Information to be included in the report
 
Item 1.01.    Entry into a Material Definitive Agreement 
  
On March 16, 2007, Analytical Surveys, Inc., a Colorado corporation, entered into an Agreement and Plan of Merger dated as of March 16, 2007 (the "Merger Agreement"), with Ecowood, Inc., a Texas corporation (“Ecowood”) pursuant to which a wholly-owned subsidiary of the Company (“Merger Sub”) will merge with and into Ecowood (the "Merger"), with Ecowood continuing as the surviving corporation and as a wholly-owned subsidiary of the Company.

Pursuant to the Merger Agreement, at the effective time of the Merger, each issued and outstanding share of common stock, par value $.001 per share, of Ecowood, other than any such shares owned by Ecowood, the Company or any of their respective subsidiaries, shall be cancelled and shall be converted automatically into the right to receive one share of the Company’s common stock. Ecowood has 31 million shares issued and outstanding.


 
The consummation of the Merger is subject to the satisfaction or waiver of certain closing conditions, including, without limitation, the approval of a majority of the votes cast by the Company's shareholders entitled to vote thereon, approval of the merger and the listing of additional shares by The NASDAQ Stock Market, and the Company’s satisfaction of its due diligence of Ecowood. The Merger
Agreement also contains customary representations, warranties, and covenants of the Company, Merger Sub, and Ecowood.

The foregoing descriptions of the Merger Agreement does not purport to be complete and are qualified in their entirety by reference to the Merger Agreement, which are filed hereto as Exhibit 2.1 and is incorporated herein by reference.

ADDITIONAL INFORMATION

In connection with the proposed merger and required shareholder approval, the Company will file a proxy statement with the Securities and Exchange Commission, which will be mailed to the stockholders of the Company.
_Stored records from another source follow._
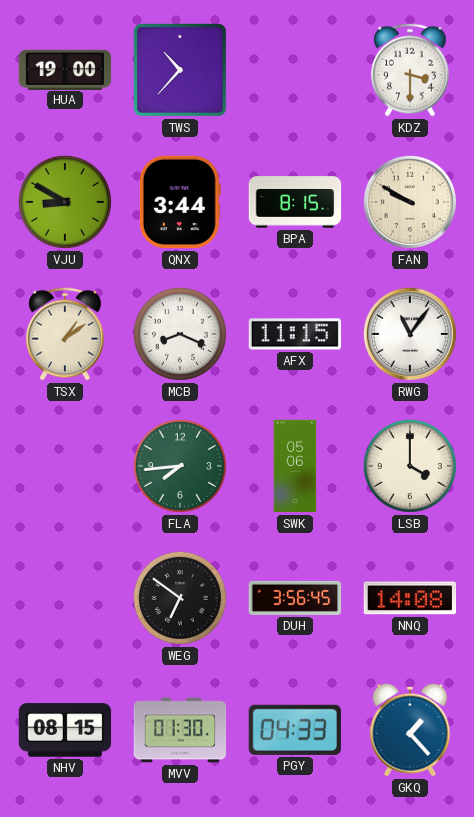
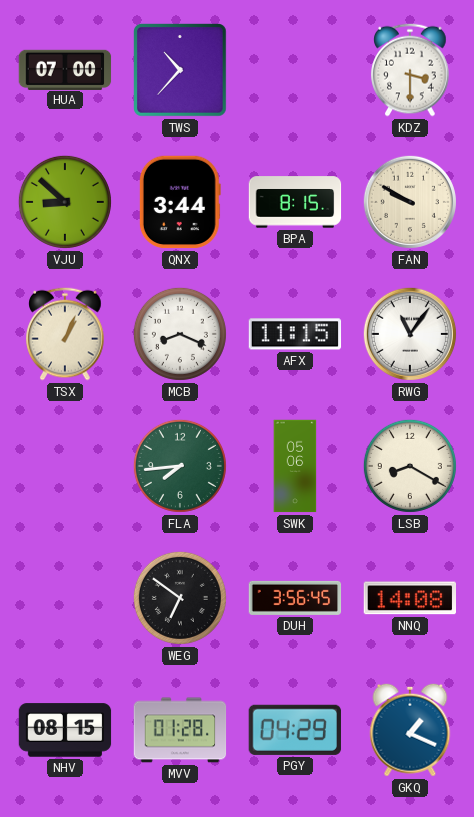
HUA: 19:00 -> 07:00
VJU: 8:50 -> 8:52
TSX: 1:09 -> 1:04
LSB: 4:00 -> 8:20
MVV: 01:30 -> 01:28
PGY: 04:33 -> 04:29
GKQ: 1:23 -> 1:19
SHAREHOLDERS ARE URGED TO READ ALL RELEVANT DOCUMENTS FILED WITH THE SEC, INCLUDING THE COMPANY’S PROXY STATEMENT WHEN IT BECOMES AVAILABLE, BECAUSE THEY WILL CONTAIN IMPORTANT INFORMATION ABOUT THE PROPOSED TRANSACTION. Shareholders may obtain a free copy of the proxy statement, when it becomes available, and other documents filed by the Company at the Securities and Exchange Commission's web site at www.sec.gov. The proxy statement and other relevant documents may also be obtained for free from the Company by directing such request to, if by mail, Analytical Surveys, Inc., Attn: Investor Relations, 8610 North New Braunfels, Suite 205, San Antonio, Texas 78217, (210) 657-1500.

The Company and its directors, executive officers, and certain other members of its management and employees may be deemed to be participants in the solicitation of proxies from its stockholders in connection with the proposed merger, information regarding the interests of such directors and executive officers was included in the Company's [Form 10-KSB for the fiscal year ended September 30, 2006], and information concerning all of the Company's participants in the solicitation will be included in the proxy statement relating to the proposed merger when it becomes available. Each of these documents is, or will be, available free of charge at the Securities and Exchange Commission's web site at www.sec.gov and from the Company by directing such request to, if by mail, Analytical Surveys, Inc., Attn: Investor Relations, 8610 North New Braunfels, Suite 205, San Antonio, Texas 78217, (210) 657-1500.

 
Item 9.01.    Financial Statements and Exhibits 
  
(c) Exhibits

2.1 Agreement and Plan of Merger dated March 22, 2007, by and among Analytical Surveys, Inc, ANLT Acquisition Sub, Ecowood, Inc, and the Shareholders of Ecowood, Inc., as amended.

99.1 Press Release issued by the Company dated March 19, 2007.

 
 

  
Signature(s)
 
Pursuant to the requirements of the Securities Exchange Act of 1934, the registrant has duly caused this report to be signed on its behalf by the undersigned hereunto duly authorized.
 
     
  ANALYTICAL SURVEYS, INC.
 
 
 
 
 
 
Date:  March 22, 2007 By:   /s/  Lori Jones
 
 Lori Jones
  Title CEO
 

  
Exhibit Index
 
Exhibit No. 
  
Description 
EX 2.1 
  
Agreement and Plan of Merger dated March 22, 2007, by and among Analytical Surveys, Inc, ANLT Acquisition Sub, Ecowood, Inc, and the Shareholders of Ecowood, Inc., as amended.